Indeed, and they made them heroes, not villains. The Police Bay was a nice touch.
And DMCA wasn't used as justification for the raid. US wasn't even directly involved. It was explicitly mentioned that US law only applies to the US territory. You are grappling at straws to prove your point that is just false by any factual reading.
If that were the case, Lemmy would be illegal, since it allows you or me or anyone else to upload any image we don't own the copyright to.
They could threaten to sue for facilitating copyright infringement by letting the community do the thing they were just sued (and settled) for.
Once you involve the legal department they'll often tell you it's not worth fighting because although you might win because you're doing nothing wrong, you might need to fight for long enough that the cost won't be worth the effort, see Bleem vs Sony, Bleem won, it went bankrupt regardless.
If you think Discord wants to bother fighting against Nintendo's lawyers, that will find all kinds of technicalities to keep things going, just to protect a community that's pretty meaningless in the grand scheme of things, while they're considering doing an IPO, then you're pretty naive.
Well yeah. Terms of service don't exist for the benefit of the users. If the company doesn't like what you are doing, nothing stops them from banning you, there's no reason to expect them to try to be fair about it. This is why these sites/apps having a dominant position is such a problem.
Terms of service is actually a two party agreement. It's very weak on the consumer side due to capitalism, but it's technically enforceable. Hence, all the class action lawsuits happens when company side breaks that agreement. They need to show that you broke terms of service to justify a ban. Prior to both sides agreeing, they can refuse to allow you to use the service for any reason. People seems to conflate these two things.

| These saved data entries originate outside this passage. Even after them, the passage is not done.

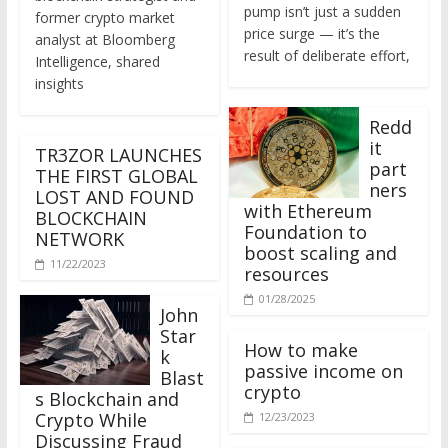
former crypto market
price surge — it’s the
analyst at Bloomberg
result of deliberate effort,
Intelligence, shared
insights
Redd
it
TR3ZOR LAUNCHES
part
THE FIRST GLOBAL
ners
LOST AND FOUND
with Ethereum
BLOCKCHAIN
Foundation to
NETWORK
boost scaling and
11/22/2023
resources
01/28/2025
John
Star
How to make
k
passive income on
Blast
crypto
s Blockchain and
Crypto While
12/23/2023
Discussing Fraud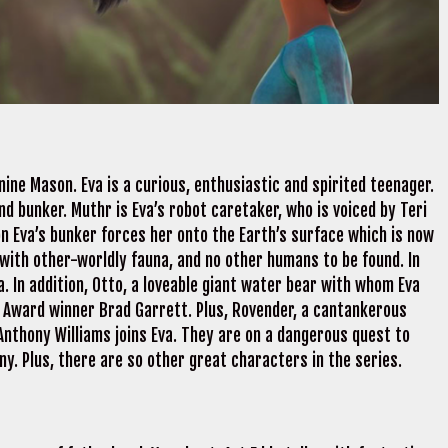
ine Mason. Eva is a curious, enthusiastic and spirited teenager.
d bunker. Muthr is Eva’s robot caretaker, who is voiced by Teri
on Eva’s bunker forces her onto the Earth’s surface which is now
 with other-worldly fauna, and no other humans to be found. In
na. In addition, Otto, a loveable giant water bear with whom Eva
Award winner Brad Garrett. Plus, Rovender, a cantankerous
 Anthony Williams joins Eva. They are on a dangerous quest to
ny. Plus, there are so other great characters in the series.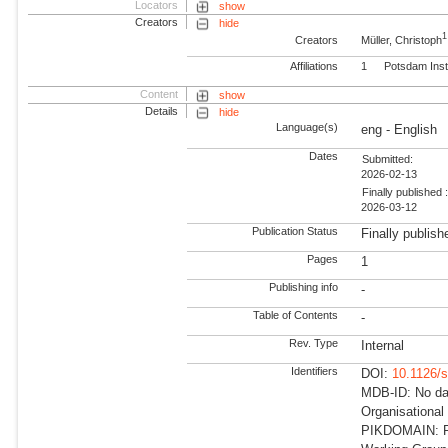
Locators
show
Creators
hide
1
Creators
Müller, Christoph
Affiliations
1
Potsdam Inst
Content
show
Details
hide
Language(s)
eng - English
Dates
Submitted:
2026-02-13
Finally published 
2026-03-12
Publication Status
Finally publish
Pages
1
Publishing info
-
Table of Contents
-
Rev. Type
Internal
Identifiers
DOI:
10.1126/
MDB-ID: No dat
Organisational
PIKDOMAIN: RD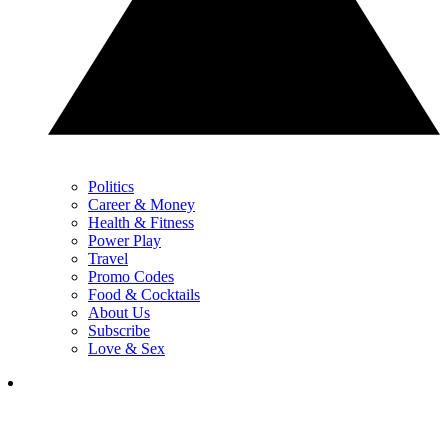
Politics
Career & Money
Health & Fitness
Power Play
Travel
Promo Codes
Food & Cocktails
About Us
Subscribe
Love & Sex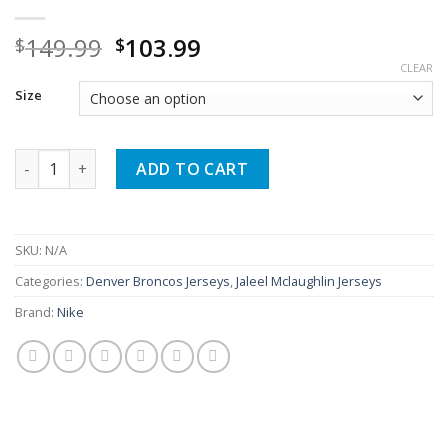
Original
Current
149.99
103.99
$
$
price
price
CLEAR
was:
is:
Size
$149.99.
$103.99.
Jaleel Mclaughlin Orange Broncos Game Jersey quantity
ADD TO CART
SKU:
N/A
Categories:
Denver Broncos Jerseys
,
Jaleel Mclaughlin Jerseys
Brand:
Nike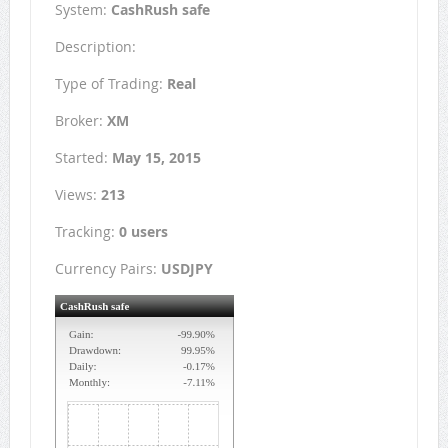
System:
CashRush safe
Description:
Type of Trading:
Real
Broker:
XM
Started:
May 15, 2015
Views:
213
Tracking:
0 users
Currency Pairs:
USDJPY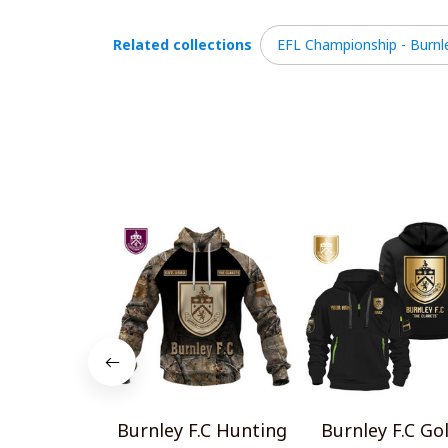
Related collections
EFL Championship - Burnle
Burnley F.C Hunting
Burnley F.C Go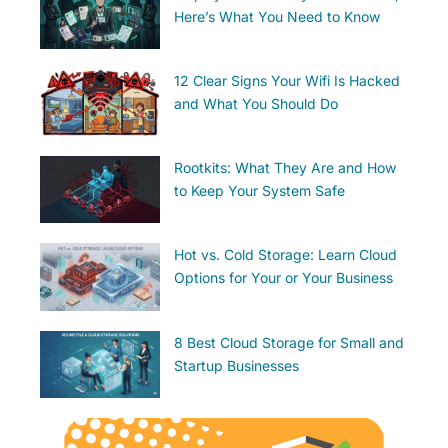
Here’s What You Need to Know
12 Clear Signs Your Wifi Is Hacked
and What You Should Do
Rootkits: What They Are and How
to Keep Your System Safe
Hot vs. Cold Storage: Learn Cloud
Options for Your or Your Business
8 Best Cloud Storage for Small and
Startup Businesses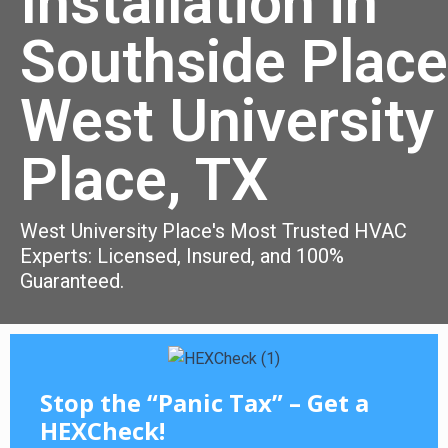
Installation in
Southside Place
West University
Place, TX
West University Place's Most Trusted HVAC
Experts: Licensed, Insured, and 100%
Guaranteed.
Stop the “Panic Tax” – Get a
HEXCheck!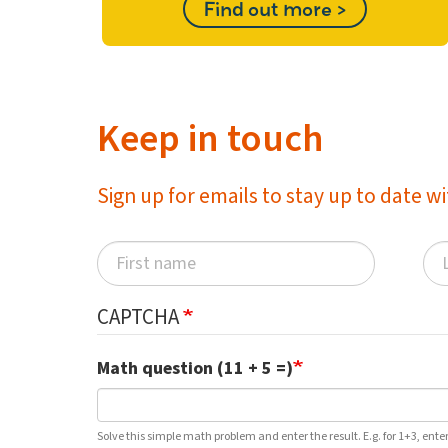
Find out more >
Keep in touch
Sign up for emails to stay up to date 
CAPTCHA
Math question (11 + 5 =)
Solve this simple math problem and enter the result. E.g. for 1+3, enter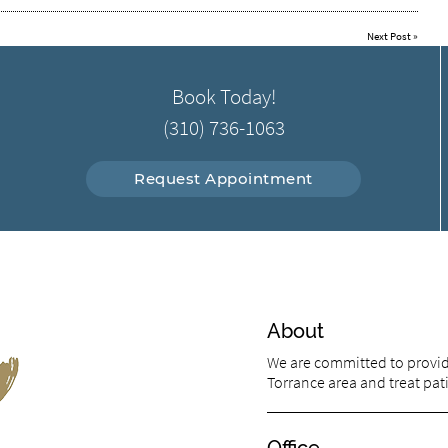
Next Post
»
Book Today!
(310) 736-1063
Request Appointment
About
We are committed to providi
Torrance area and treat pati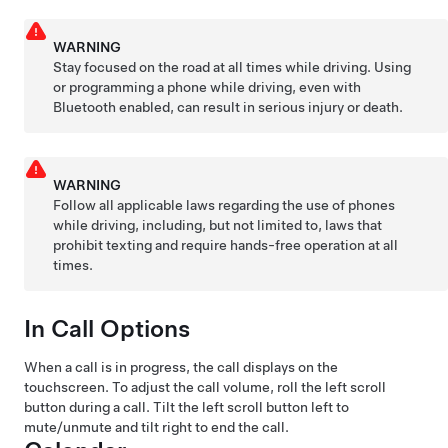
WARNING
Stay focused on the road at all times while driving. Using
or programming a phone while driving, even with
Bluetooth enabled, can result in serious injury or death.
WARNING
Follow all applicable laws regarding the use of phones
while driving, including, but not limited to, laws that
prohibit texting and require hands-free operation at all
times.
In Call Options
When a call is in progress, the call displays on the
touchscreen. To adjust the call volume, roll the left scroll
button during a call. Tilt the left scroll button left to
mute/unmute and tilt right to end the call.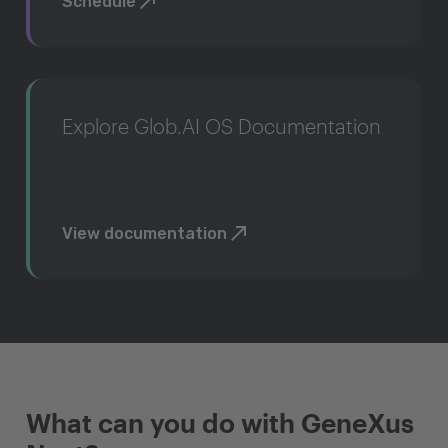
Schedule
Explore Glob.AI OS Documentation
View documentation
What can you do with GeneXus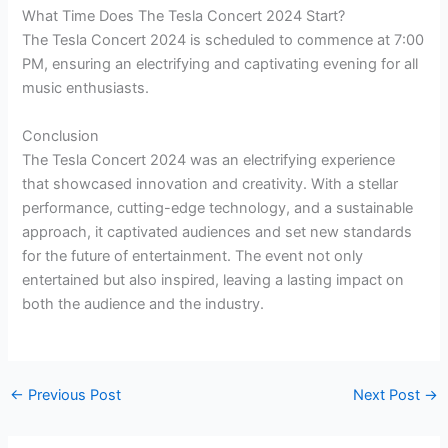
What Time Does The Tesla Concert 2024 Start?
The Tesla Concert 2024 is scheduled to commence at 7:00
PM, ensuring an electrifying and captivating evening for all
music enthusiasts.
Conclusion
The Tesla Concert 2024 was an electrifying experience
that showcased innovation and creativity. With a stellar
performance, cutting-edge technology, and a sustainable
approach, it captivated audiences and set new standards
for the future of entertainment. The event not only
entertained but also inspired, leaving a lasting impact on
both the audience and the industry.
←
Previous Post
Next Post
→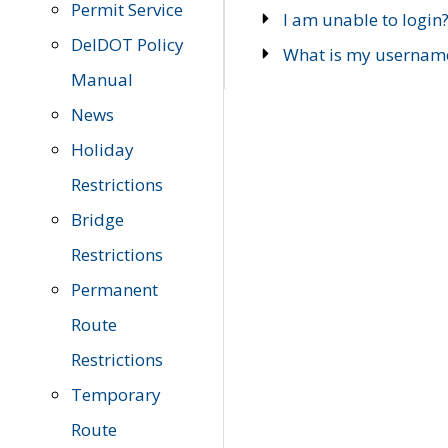
Permit Service
I am unable to login
DelDOT Policy
What is my usernam
Manual
News
Holiday
Restrictions
Bridge
Restrictions
Permanent
Route
Restrictions
Temporary
Route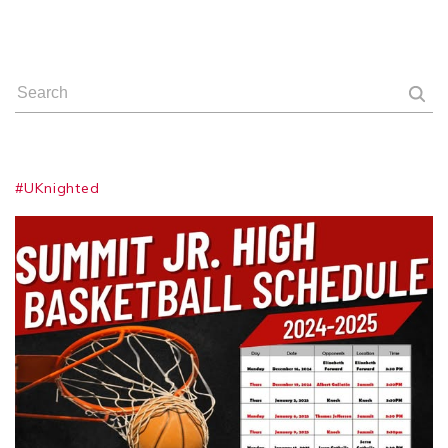
#UKnighted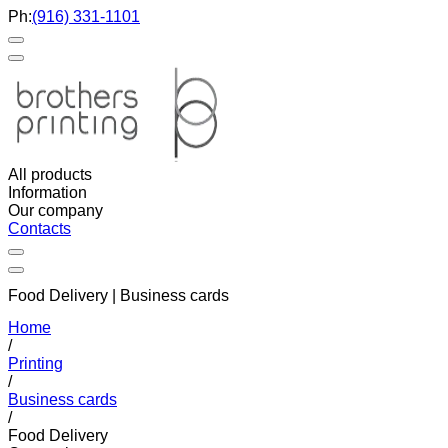
Ph:
(916) 331-1101
All products
Information
Our company
Contacts
Food Delivery | Business cards
Home
/
Printing
/
Business cards
/
Food Delivery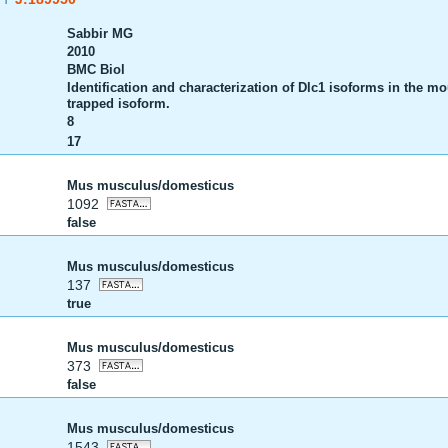
Sabbir MG
2010
BMC Biol
Identification and characterization of Dlc1 isoforms in the mo
trapped isoform.
8
17
Mus musculus/domesticus
1092
false
Mus musculus/domesticus
137
true
Mus musculus/domesticus
373
false
Mus musculus/domesticus
1543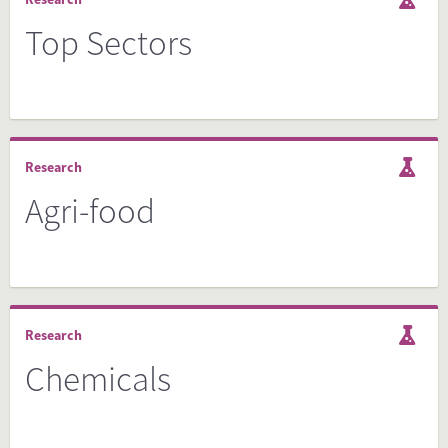
Top Sectors
Research
Agri-food
Research
Chemicals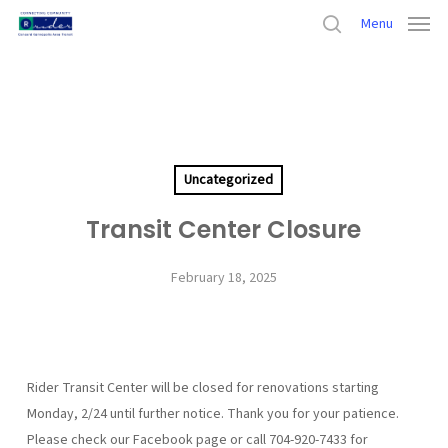
Skip
Menu
to
search
main
Home
›
Uncategorized
›
Transit Center Closure
content
Uncategorized
Transit Center Closure
February 18, 2025
Rider Transit Center will be closed for renovations starting
Monday, 2/24 until further notice. Thank you for your patience.
Please check our Facebook page or call 704-920-7433 for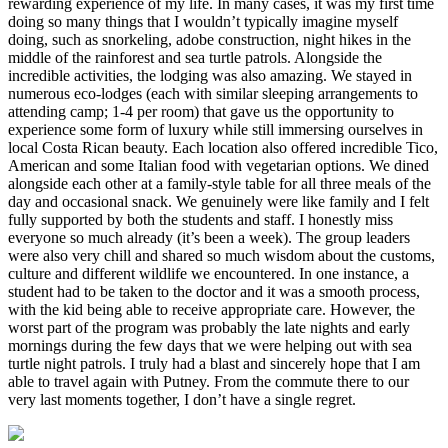
rewarding experience of my life. In many cases, it was my first time
doing so many things that I wouldn’t typically imagine myself
doing, such as snorkeling, adobe construction, night hikes in the
middle of the rainforest and sea turtle patrols. Alongside the
incredible activities, the lodging was also amazing. We stayed in
numerous eco-lodges (each with similar sleeping arrangements to
attending camp; 1-4 per room) that gave us the opportunity to
experience some form of luxury while still immersing ourselves in
local Costa Rican beauty. Each location also offered incredible Tico,
American and some Italian food with vegetarian options. We dined
alongside each other at a family-style table for all three meals of the
day and occasional snack. We genuinely were like family and I felt
fully supported by both the students and staff. I honestly miss
everyone so much already (it’s been a week). The group leaders
were also very chill and shared so much wisdom about the customs,
culture and different wildlife we encountered. In one instance, a
student had to be taken to the doctor and it was a smooth process,
with the kid being able to receive appropriate care. However, the
worst part of the program was probably the late nights and early
mornings during the few days that we were helping out with sea
turtle night patrols. I truly had a blast and sincerely hope that I am
able to travel again with Putney. From the commute there to our
very last moments together, I don’t have a single regret.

If companies terms of service said "we can do whatever we want whenever we want, and we don't have to promise any service, and you have no rights" nobody would sign those terms.
Nobody who took the time to read the terms of service, and who felt that there was a real risk of those terrible terms being invoked, and who felt they had a viable alternative. But for the other 99.9% of people, they will just hit agree and move on.
Maybe until they got screwed once, and then they would. It would also be illegal in most countries, since there are laws (weak they might be) that guarantee some things.
I don't buy it. If you have examples of someone successfully suing to be unbanned because the ban was beyond the terms of service I'll be convinced but I don't think that's ever happened or would ever happen because I don't think terms of service waive any rights to deny access to servers the company owns, especially when it's free to begin with.
From the article:
The bans I've gotten myself are always like this when it's a big company. No real explanation given, no recourse possible, I don't expect a lawyer would tell me differently. IMO the only solution is to stop focusing on the "rules" they have written entirely for their own benefit and start using systems that are more decentralized in terms of who is actually in control.
Sure, but if you were comfortable with Discord as a home for this work, people have been speaking up against discord as a resource for these kinds of things pretty much since the beginning of discord.
Its a lesson learned, but better off now that later. No corporation can be trusted. You have that knowledge now if you didn't before. Make decisions accordingly.
People were not comfortable about it until 2021 when they relaxed their terms of service. Heck, Discord even approved them as community servers that have stricter rules.
It's a clear move that they are done with Discord being a chat platform and ready for their IPO.